I understand that the newspaper has to balance both sides, pro-gun, anti-gun, young and old, but the opinions of those young people were egregious. The article stated that 11,300 students are now participating in clay target shooting around the state. But the girl from Lakeville said, “I bet 99 percent of the people who protested ... probably aren’t like me and actually shoot [guns] and use them in their life.” Really?

Wow. Your taking that comment and publishing it in the paper is not good journalism. Go back to the journalism school and remediate yourselves.
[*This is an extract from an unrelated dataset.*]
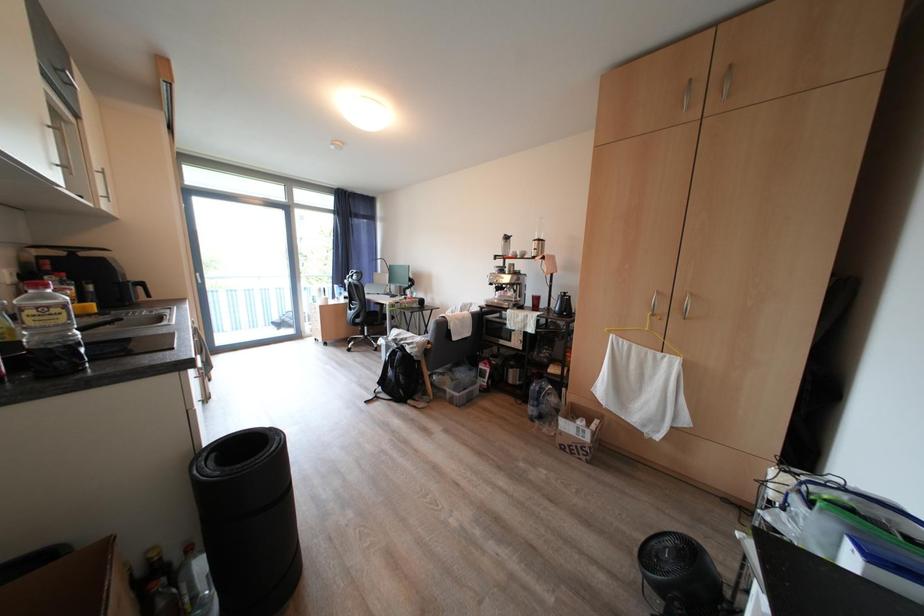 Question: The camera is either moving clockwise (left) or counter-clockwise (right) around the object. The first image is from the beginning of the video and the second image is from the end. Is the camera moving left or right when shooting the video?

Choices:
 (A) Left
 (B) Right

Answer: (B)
Don Leathers, Austin, Minn.

 

Editor’s note: The Star Tribune will faithfully reflect the authentic views of even more high school students in Sunday’s Opinion Exchange section. Five students from metro-area schools participated this week in a roundtable exchange sponsored by the Star Tribune Editorial Board and WCCO Radio (830 AM). We’ll offer excerpts of the discussion, which struck us as thoughtful, moving and singularly respectful.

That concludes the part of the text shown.